A Trieste, nella piccola ma colma sala del Museo Sartorio, EOS ha eseguito il Quartetto n. 3, K156, che Mozart compose nel 1772 a diciassette anni, durante il suo terzo e ultimo viaggio in Italia, e il Quartetto in re minore, D. 810, “La morte e la fanciulla”, uno degli ultimi lavori di Schubert, composto nel 1824. Due opere lontane nel tempo, oltre che per stile e destinazione: la prima guarda al modello di Giovan Battista Sammartini, piuttosto che ad Haydn, ed è pensata come divertimento per un pubblico da “accademia”, mentre la seconda è erede della grande tradizione quartettistica classica e del primo romanticismo ed è rivolta a raffinati ascoltatori.
Ma tutt’altro che acerbo è il quartetto mozartiano, aperto (Presto) e chiuso (Minuetto) nella aerea e leggera tonalità di sol maggiore, dove peraltro (per arte dell’auto imprestito) si ascoltano temi familiari, tanto che pare di sentire Figaro che vuole affrettare le proprie nozze cantando «Signori di fuori / son già i suonatori» e Despina che insegna alle sorelle ferraresi del Così fan tutte a trattare con gli uomini «e», conclude, «qual regina / dall’alto soglio / col posso e il voglio / farsi ubbidir». E un capolavoro è l’Adagio centrale in mi minore in cui il perfetto equilibrio formale sottolinea anziché attenuare il carattere doloroso dei temi e il tono di sconforto che vi si respira. L’EOS, senza eccedere con la velocità del metronomo e con le dinamiche, affronta con leggerezza e equilibrio il primo e l’ultimo tempo, ed è anche capace di dare profondità alla cupa atmosfera del secondo movimento.

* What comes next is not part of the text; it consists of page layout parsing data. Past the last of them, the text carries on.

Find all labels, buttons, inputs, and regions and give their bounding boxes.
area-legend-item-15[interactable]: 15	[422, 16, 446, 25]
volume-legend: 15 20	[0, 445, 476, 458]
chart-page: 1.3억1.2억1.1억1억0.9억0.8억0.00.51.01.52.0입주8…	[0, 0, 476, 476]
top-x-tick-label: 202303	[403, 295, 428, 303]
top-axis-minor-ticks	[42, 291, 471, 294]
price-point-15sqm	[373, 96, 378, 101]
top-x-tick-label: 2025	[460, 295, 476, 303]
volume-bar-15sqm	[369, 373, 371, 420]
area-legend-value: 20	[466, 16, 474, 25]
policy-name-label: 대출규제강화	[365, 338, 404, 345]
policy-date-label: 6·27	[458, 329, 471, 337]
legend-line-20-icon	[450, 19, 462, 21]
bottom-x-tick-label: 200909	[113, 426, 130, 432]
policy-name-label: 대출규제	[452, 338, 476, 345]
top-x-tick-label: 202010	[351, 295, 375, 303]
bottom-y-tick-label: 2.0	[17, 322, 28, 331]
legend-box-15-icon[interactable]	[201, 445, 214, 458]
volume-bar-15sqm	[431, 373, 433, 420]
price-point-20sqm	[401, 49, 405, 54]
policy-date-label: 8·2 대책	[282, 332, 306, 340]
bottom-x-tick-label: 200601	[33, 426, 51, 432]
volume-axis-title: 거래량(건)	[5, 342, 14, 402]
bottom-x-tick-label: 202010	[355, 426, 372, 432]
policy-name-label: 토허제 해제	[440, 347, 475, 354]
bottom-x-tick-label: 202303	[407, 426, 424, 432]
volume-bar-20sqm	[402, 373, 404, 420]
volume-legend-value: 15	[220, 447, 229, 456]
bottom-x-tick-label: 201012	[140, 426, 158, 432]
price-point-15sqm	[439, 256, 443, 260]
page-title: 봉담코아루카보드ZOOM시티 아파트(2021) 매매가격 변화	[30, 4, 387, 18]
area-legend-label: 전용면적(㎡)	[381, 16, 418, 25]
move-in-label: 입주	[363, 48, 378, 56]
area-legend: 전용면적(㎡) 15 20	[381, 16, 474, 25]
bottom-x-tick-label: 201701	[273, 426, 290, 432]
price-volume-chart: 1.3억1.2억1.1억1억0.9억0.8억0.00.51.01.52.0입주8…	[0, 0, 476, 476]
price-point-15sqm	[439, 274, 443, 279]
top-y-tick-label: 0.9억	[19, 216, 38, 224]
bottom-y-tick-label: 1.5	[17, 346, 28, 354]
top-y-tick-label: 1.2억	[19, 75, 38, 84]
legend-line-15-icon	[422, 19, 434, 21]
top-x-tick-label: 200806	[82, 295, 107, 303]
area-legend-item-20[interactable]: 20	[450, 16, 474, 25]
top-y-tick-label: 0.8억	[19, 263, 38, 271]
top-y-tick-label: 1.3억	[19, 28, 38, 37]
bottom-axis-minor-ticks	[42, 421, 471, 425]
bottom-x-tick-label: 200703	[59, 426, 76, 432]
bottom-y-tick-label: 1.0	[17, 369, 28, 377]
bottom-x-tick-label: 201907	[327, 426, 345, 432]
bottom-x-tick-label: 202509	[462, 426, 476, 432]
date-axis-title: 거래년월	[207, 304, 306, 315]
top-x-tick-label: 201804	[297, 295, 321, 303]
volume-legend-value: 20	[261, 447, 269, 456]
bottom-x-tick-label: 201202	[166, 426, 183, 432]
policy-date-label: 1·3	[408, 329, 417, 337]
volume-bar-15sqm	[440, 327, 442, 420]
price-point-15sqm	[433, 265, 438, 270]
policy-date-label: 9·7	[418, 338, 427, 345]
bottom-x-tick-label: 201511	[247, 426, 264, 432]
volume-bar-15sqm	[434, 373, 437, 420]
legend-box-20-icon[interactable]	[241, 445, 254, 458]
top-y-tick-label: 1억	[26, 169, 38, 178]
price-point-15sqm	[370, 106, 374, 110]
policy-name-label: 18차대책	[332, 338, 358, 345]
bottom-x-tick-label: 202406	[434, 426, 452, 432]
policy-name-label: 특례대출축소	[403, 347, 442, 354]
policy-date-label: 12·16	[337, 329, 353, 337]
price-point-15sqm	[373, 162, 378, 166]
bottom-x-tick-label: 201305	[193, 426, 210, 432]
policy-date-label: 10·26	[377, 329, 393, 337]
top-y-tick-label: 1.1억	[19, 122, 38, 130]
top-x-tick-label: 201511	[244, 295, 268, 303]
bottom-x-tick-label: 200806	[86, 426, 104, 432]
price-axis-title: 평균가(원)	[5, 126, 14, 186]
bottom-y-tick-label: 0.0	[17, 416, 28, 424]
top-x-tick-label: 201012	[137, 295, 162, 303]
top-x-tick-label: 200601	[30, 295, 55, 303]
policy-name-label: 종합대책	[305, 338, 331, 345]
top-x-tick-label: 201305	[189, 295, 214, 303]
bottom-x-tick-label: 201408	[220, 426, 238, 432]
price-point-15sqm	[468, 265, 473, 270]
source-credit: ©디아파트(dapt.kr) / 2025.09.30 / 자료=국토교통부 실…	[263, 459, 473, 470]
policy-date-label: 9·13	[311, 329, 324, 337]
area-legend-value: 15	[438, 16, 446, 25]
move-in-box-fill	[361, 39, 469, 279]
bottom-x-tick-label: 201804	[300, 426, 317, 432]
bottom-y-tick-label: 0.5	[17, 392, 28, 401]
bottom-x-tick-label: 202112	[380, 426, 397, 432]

Suggestiva mi è parsa anche l’esecuzione del Quartetto in re minore D. 810 di Schubert, nella quale l’indole composta, il suono calibrato e la tendenza a non forzare né i tempi, né le agogiche, non impediscono agli esecutori di rendere in modo convincente l’espressività a tratti esasperata della composizione (i contrasti fra pianissimi e fortissimi, fra dolorosi tempi lenti e angosciosi tempi agitati). L’esecuzione non è mai virtuosistica e non pare voglia mai impressionare il pubblico, così l’attenzione dell’ascoltatore si concentra sulla musica e non sugli esecutori. Intensa è l’espressione dell’EOS fin dal primo movimento, di umori mutevoli e di laceranti contrasti, in cui buona è l’intesa e corposo è l’impasto sonoro. Nel secondo (le variazioni sul tema del Lied che dà il titolo al quartetto) gli esecutori fanno emergere le simmetrie della composizione, mentre vivo è parso lo Scherzo con il più mesto Trio e appassionato il finale con la sua coda a precipizio. Un’esecuzione convincente e molto applaudita. Un gruppo da seguire.